Baja de la báscula. Coge otro pañuelo y se oye, fuera del campo de visión, cómo se suena. Un sonido elefantino que es inmediatamente seguido por el ruido que hace el pañuelo, cargado de mucosidad, al caer en el fondo de la papelera: como si acabase de lanzar una bolsa de basura al fondo del contenedor.
Vuelve a entrar en el campo de visión. Como si tuviera que asegurarse de que es cierto lo que ha visto antes, la cifra inesperada en la báscula, vuelve a subirse a la misma.
Mira el resultado, los kilos, y ahora la expresión es de alivio: ha recuperado su peso normal.
Se oye una voz en off: ¿Problemas de congestión nasal?
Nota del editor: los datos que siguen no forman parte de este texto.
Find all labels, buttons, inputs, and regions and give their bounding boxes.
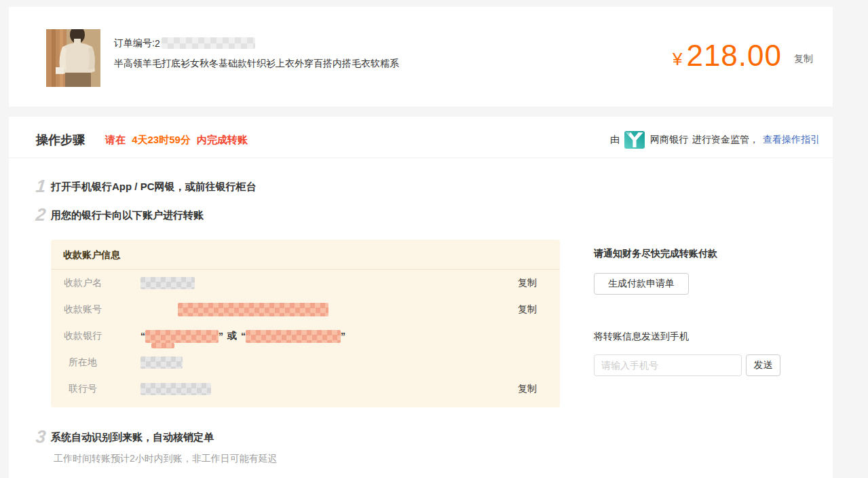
price-block: ¥ 218.00 复制	[673, 39, 813, 73]
account-row-value	[140, 277, 195, 289]
supervision-bank-name: 网商银行	[650, 134, 688, 146]
payment-page: 订单编号:2 半高领羊毛打底衫女秋冬基础款针织衫上衣外穿百搭内搭毛衣软糯系 ¥ …	[9, 7, 833, 478]
steps-title: 操作步骤	[36, 132, 85, 148]
deadline-text: 请在 4天23时59分 内完成转账	[105, 134, 248, 147]
product-title: 半高领羊毛打底衫女秋冬基础款针织衫上衣外穿百搭内搭毛衣软糯系	[114, 58, 673, 70]
bank-name-redaction-1	[145, 330, 219, 343]
account-row-value	[140, 356, 183, 369]
order-number-prefix: 2	[155, 38, 160, 49]
step-2-body: 收款账户信息 收款户名 复制 收款账号 复制	[51, 240, 833, 407]
step-3-text: 系统自动识别到来账，自动核销定单	[51, 429, 214, 444]
step-2: 2 用您的银行卡向以下账户进行转账	[36, 207, 833, 222]
steps-card: 操作步骤 请在 4天23时59分 内完成转账 由	[9, 117, 833, 478]
order-summary-card: 订单编号:2 半高领羊毛打底衫女秋冬基础款针织衫上衣外穿百搭内搭毛衣软糯系 ¥ …	[9, 7, 833, 107]
order-info: 订单编号:2 半高领羊毛打底衫女秋冬基础款针织衫上衣外穿百搭内搭毛衣软糯系	[100, 29, 673, 70]
step-1: 1 打开手机银行App / PC网银，或前往银行柜台	[36, 179, 833, 194]
mybank-logo-icon	[624, 131, 645, 149]
product-image[interactable]	[46, 29, 100, 87]
account-row-value	[140, 383, 211, 395]
steps-body: 1 打开手机银行App / PC网银，或前往银行柜台 2 用您的银行卡向以下账户…	[9, 158, 833, 465]
account-row-label: 收款银行	[64, 330, 102, 342]
account-box-title: 收款账户信息	[51, 240, 560, 270]
supervision-middle: 进行资金监管，	[692, 134, 759, 146]
cnaps-redaction	[140, 383, 211, 395]
account-row-label: 所在地	[64, 356, 102, 369]
step-3-number: 3	[35, 429, 52, 444]
deadline-countdown: 4天23时59分	[128, 134, 194, 145]
view-guide-link[interactable]: 查看操作指引	[763, 134, 820, 146]
step-3: 3 系统自动识别到来账，自动核销定单	[36, 429, 833, 444]
bank-name-redaction-2	[246, 330, 341, 343]
phone-number-input[interactable]	[594, 354, 742, 376]
copy-cnaps-button[interactable]: 复制	[518, 383, 537, 395]
product-image-art	[46, 29, 100, 87]
copy-account-number-button[interactable]: 复制	[518, 304, 537, 316]
send-sms-button[interactable]: 发送	[746, 354, 780, 376]
side-panel: 请通知财务尽快完成转账付款 生成付款申请单 将转账信息发送到手机 发送	[594, 240, 780, 376]
location-redaction	[140, 356, 183, 369]
step-2-number: 2	[35, 207, 52, 222]
steps-header: 操作步骤 请在 4天23时59分 内完成转账 由	[9, 117, 833, 158]
holder-name-redaction	[140, 277, 195, 289]
copy-holder-name-button[interactable]: 复制	[518, 277, 537, 289]
or-word: 或	[223, 330, 241, 342]
beneficiary-account-box: 收款账户信息 收款户名 复制 收款账号 复制	[51, 240, 560, 407]
order-number-redaction	[162, 37, 255, 49]
copy-price-button[interactable]: 复制	[794, 53, 813, 65]
account-row-label: 联行号	[64, 383, 102, 395]
account-row-holder-name: 收款户名 复制	[51, 270, 560, 296]
currency-symbol: ¥	[673, 49, 682, 70]
supervision-prefix: 由	[610, 134, 620, 146]
account-row-account-number: 收款账号 复制	[51, 297, 560, 323]
quote-close: ”	[219, 331, 223, 342]
account-row-label: 收款户名	[64, 277, 102, 289]
notify-finance-text: 请通知财务尽快完成转账付款	[594, 248, 780, 260]
supervision-note: 由 网商银行 进行资金监管， 查看操作指引	[610, 131, 820, 149]
sms-input-row: 发送	[594, 354, 780, 376]
account-row-bank: 收款银行 “ ” 或 “ ”	[51, 323, 560, 349]
order-number-label: 订单编号:	[114, 37, 155, 50]
price-amount: 218.00	[686, 39, 782, 73]
quote-open: “	[140, 331, 145, 342]
account-row-cnaps: 联行号 复制	[51, 376, 560, 402]
order-number-line: 订单编号:2	[114, 37, 673, 49]
account-row-label: 收款账号	[64, 304, 102, 316]
account-row-value	[140, 303, 328, 316]
bank-name-redaction-fragment	[151, 343, 174, 348]
account-row-location: 所在地	[51, 350, 560, 375]
step-1-text: 打开手机银行App / PC网银，或前往银行柜台	[51, 179, 257, 194]
generate-payment-request-button[interactable]: 生成付款申请单	[594, 273, 689, 295]
step-3-note: 工作时间转账预计2小时内到账，非工作日可能有延迟	[54, 453, 833, 465]
sms-instruction-text: 将转账信息发送到手机	[594, 331, 780, 343]
step-1-number: 1	[35, 179, 52, 194]
deadline-suffix: 内完成转账	[197, 134, 248, 145]
deadline-prefix: 请在	[105, 134, 126, 145]
account-number-redaction	[178, 303, 328, 316]
quote-open: “	[241, 331, 246, 342]
account-row-value: “ ” 或 “ ”	[140, 330, 345, 343]
quote-close: ”	[341, 331, 345, 342]
steps-header-left: 操作步骤 请在 4天23时59分 内完成转账	[36, 132, 248, 148]
step-2-text: 用您的银行卡向以下账户进行转账	[51, 207, 204, 222]
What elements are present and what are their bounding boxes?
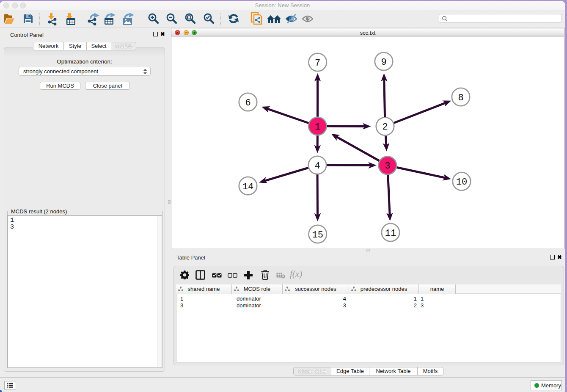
svg-text:6: 6 — [245, 98, 250, 108]
svg-text:3: 3 — [385, 161, 390, 171]
svg-text:11: 11 — [385, 228, 396, 239]
svg-text:1: 1 — [315, 122, 320, 133]
svg-text:9: 9 — [381, 57, 386, 68]
svg-text:7: 7 — [315, 58, 320, 69]
svg-text:2: 2 — [382, 122, 388, 133]
svg-text:8: 8 — [458, 93, 463, 103]
svg-text:15: 15 — [312, 230, 323, 240]
svg-text:14: 14 — [242, 182, 253, 192]
svg-text:4: 4 — [314, 161, 320, 171]
svg-text:10: 10 — [456, 177, 467, 188]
La imagen del baño es sustituida bruscamente por un pequeño frasco de cristal de color azul: el envase de Respirol.
Sigue la voz: Prueba Respirol.”)
Pero ya digo, junto a una buena jarra, para pasar un buen rato con los amigos: “Cerveza caliente”.
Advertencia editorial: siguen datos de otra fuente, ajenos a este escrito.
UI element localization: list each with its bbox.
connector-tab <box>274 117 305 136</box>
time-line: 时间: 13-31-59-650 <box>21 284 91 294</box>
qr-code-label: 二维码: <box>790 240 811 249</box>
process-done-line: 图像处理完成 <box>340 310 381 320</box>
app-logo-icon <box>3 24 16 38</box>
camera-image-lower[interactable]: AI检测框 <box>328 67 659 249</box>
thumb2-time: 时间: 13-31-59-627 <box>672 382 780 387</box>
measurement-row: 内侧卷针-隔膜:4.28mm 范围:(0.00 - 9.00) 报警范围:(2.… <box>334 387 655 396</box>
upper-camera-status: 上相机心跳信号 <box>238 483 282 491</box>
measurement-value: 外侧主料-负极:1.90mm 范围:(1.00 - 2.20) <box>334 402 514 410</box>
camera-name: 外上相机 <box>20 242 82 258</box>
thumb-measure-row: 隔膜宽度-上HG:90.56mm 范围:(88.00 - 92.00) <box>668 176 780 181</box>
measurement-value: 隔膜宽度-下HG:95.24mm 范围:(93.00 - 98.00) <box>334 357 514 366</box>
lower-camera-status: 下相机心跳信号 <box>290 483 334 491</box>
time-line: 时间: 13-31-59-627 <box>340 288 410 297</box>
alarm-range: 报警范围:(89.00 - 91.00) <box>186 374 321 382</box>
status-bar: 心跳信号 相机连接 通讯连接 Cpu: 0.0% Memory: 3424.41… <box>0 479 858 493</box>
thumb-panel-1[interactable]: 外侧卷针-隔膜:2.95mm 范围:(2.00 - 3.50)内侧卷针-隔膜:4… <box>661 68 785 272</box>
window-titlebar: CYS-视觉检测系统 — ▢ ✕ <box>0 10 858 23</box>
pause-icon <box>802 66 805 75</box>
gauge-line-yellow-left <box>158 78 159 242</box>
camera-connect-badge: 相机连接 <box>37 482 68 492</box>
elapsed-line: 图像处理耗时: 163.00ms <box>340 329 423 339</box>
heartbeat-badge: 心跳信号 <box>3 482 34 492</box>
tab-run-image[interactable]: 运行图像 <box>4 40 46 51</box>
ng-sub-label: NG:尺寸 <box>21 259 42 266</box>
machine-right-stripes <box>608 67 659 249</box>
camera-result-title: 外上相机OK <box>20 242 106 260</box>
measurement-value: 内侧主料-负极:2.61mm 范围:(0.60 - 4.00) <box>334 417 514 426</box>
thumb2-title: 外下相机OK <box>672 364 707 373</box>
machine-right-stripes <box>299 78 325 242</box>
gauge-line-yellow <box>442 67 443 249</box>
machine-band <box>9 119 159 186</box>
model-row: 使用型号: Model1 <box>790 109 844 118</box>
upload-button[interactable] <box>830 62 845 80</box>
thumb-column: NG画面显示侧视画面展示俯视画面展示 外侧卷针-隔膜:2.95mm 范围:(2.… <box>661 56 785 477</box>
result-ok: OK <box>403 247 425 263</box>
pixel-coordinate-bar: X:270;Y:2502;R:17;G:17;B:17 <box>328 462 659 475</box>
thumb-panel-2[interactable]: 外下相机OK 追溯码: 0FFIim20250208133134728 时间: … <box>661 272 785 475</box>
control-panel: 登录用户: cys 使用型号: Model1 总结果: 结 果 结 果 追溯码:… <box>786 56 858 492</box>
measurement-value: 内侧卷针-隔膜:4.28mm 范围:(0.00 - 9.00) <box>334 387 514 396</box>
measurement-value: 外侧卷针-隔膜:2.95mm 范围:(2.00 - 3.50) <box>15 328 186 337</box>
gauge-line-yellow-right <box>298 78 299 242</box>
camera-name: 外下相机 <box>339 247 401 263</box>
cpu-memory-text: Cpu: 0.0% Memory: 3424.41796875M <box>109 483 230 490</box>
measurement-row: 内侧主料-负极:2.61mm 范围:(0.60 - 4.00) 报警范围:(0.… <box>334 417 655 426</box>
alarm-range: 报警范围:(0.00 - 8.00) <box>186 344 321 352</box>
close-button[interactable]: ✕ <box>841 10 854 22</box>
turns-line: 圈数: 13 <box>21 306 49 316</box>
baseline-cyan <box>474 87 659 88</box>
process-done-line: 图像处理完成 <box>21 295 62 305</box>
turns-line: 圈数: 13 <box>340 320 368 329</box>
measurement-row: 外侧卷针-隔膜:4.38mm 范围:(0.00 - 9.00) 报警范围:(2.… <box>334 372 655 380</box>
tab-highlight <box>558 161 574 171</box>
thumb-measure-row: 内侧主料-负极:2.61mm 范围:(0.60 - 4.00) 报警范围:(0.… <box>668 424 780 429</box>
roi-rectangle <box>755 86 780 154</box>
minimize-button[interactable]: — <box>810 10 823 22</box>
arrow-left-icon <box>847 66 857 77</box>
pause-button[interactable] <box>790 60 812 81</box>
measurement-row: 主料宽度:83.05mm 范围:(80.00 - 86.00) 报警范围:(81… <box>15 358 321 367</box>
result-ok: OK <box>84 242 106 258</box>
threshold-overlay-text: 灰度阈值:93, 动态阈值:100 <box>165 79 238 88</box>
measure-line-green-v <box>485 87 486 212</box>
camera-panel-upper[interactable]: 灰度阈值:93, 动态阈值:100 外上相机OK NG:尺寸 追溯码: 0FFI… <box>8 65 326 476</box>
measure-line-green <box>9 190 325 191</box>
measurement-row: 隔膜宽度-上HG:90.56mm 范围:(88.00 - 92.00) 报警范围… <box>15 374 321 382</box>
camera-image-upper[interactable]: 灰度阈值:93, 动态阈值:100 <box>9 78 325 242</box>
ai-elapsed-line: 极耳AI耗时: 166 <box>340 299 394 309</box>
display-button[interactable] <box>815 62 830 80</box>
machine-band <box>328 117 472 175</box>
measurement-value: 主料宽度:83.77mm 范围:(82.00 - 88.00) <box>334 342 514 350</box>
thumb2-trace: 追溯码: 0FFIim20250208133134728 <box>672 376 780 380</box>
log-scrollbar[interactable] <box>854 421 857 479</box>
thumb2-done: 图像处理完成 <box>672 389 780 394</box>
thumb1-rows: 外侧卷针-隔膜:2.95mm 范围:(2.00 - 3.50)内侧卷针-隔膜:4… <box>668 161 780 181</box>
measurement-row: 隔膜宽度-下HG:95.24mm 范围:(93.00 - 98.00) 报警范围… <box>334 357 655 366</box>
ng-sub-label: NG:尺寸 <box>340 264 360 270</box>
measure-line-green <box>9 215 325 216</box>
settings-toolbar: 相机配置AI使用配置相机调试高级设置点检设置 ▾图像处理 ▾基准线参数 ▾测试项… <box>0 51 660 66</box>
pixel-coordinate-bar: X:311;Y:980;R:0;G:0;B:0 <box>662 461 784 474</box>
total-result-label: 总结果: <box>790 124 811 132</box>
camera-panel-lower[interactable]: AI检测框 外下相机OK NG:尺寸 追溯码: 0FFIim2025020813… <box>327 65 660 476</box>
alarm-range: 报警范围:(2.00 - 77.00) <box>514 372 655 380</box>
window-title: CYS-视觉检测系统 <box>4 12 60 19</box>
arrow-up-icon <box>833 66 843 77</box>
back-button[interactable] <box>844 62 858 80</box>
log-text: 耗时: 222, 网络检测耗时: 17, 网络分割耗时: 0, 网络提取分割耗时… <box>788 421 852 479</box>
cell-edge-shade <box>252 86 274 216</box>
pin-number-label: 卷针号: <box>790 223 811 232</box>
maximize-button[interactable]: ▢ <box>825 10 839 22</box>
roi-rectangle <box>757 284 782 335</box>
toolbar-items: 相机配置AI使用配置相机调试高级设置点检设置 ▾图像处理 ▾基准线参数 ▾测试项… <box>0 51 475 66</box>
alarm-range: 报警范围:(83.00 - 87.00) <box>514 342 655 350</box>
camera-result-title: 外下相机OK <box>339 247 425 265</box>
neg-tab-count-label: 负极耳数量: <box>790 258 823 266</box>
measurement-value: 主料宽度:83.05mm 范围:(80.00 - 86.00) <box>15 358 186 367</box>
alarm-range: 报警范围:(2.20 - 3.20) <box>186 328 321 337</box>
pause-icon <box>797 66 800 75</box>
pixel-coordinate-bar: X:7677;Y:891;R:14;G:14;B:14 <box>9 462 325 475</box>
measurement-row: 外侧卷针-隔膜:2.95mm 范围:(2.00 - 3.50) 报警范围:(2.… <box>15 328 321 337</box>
Sergio Barce, febrero 2011
4 respuestas
Sergio, soy uno de aquellos soldaditos de Hojas que compartían oxígeno. Con el otro, Javier de Barcelona, estoy en contacto.
Ha sido una grata sorpresa saber de tí a través de este blog, que encontré por pura casualidad.
Un abrazo.
Alberto, madre mía!!! después de tanto tiempo. Me acuerdo perfectamente de ti. Te mando un abrazo, y espero que no perdamos el contacto a partir de ahora.
un abrazo
sergio
Sergio, machote!!!, pues yo soy Javi, el otro componente de Hojas, madre mia, después de tanto tiempo, y seguro que estamos igual (jajaja).
Como te ha dicho Alberto, él y yo seguimos estando en contacto, y me comentó que había visto tú blog por casualidad, pero no dudamos ni un momento en ponernos en contacto contigo.
Me alegro que estés bien.
Un abrazo.
Javie, a ver si me pasáis vuestros teléfonos a mi correo: barceabogado@gmail.com
Vaya sorpresa!
Me alegro un montón de saber de vosotros.